§ **Data records**:
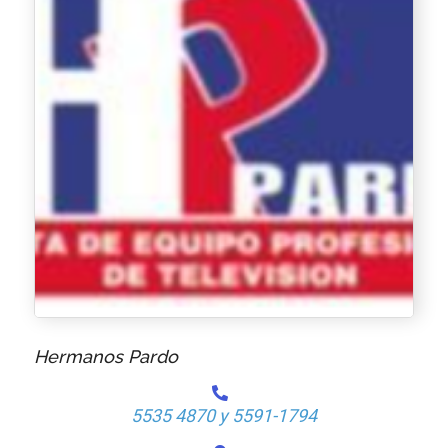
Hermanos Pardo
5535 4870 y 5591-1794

* * *

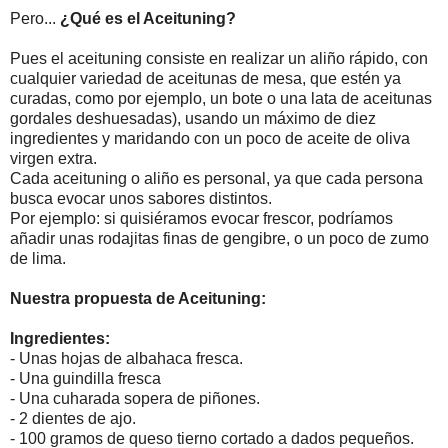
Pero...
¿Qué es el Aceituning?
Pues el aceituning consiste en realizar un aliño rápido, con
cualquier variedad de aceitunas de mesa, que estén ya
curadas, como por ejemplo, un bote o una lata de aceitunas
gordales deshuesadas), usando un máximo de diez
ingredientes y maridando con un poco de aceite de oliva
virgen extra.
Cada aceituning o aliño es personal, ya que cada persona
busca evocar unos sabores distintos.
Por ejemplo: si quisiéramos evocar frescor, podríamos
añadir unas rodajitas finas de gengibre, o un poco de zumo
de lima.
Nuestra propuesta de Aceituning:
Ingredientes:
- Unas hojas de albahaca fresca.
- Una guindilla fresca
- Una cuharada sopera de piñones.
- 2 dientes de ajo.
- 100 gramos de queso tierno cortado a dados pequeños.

§ **Work instructions**: The lines above from the one with "añadir unas rodajitas" through the one with "- 100 gramos" are to be duplicated exactly, ends included, with nothing added.

§ **Written answer**:
añadir unas rodajitas finas de gengibre, o un poco de zumo
de lima.
Nuestra propuesta de Aceituning:
Ingredientes:
- Unas hojas de albahaca fresca.
- Una guindilla fresca
- Una cuharada sopera de piñones.
- 2 dientes de ajo.
- 100 gramos de queso tierno cortado a dados pequeños.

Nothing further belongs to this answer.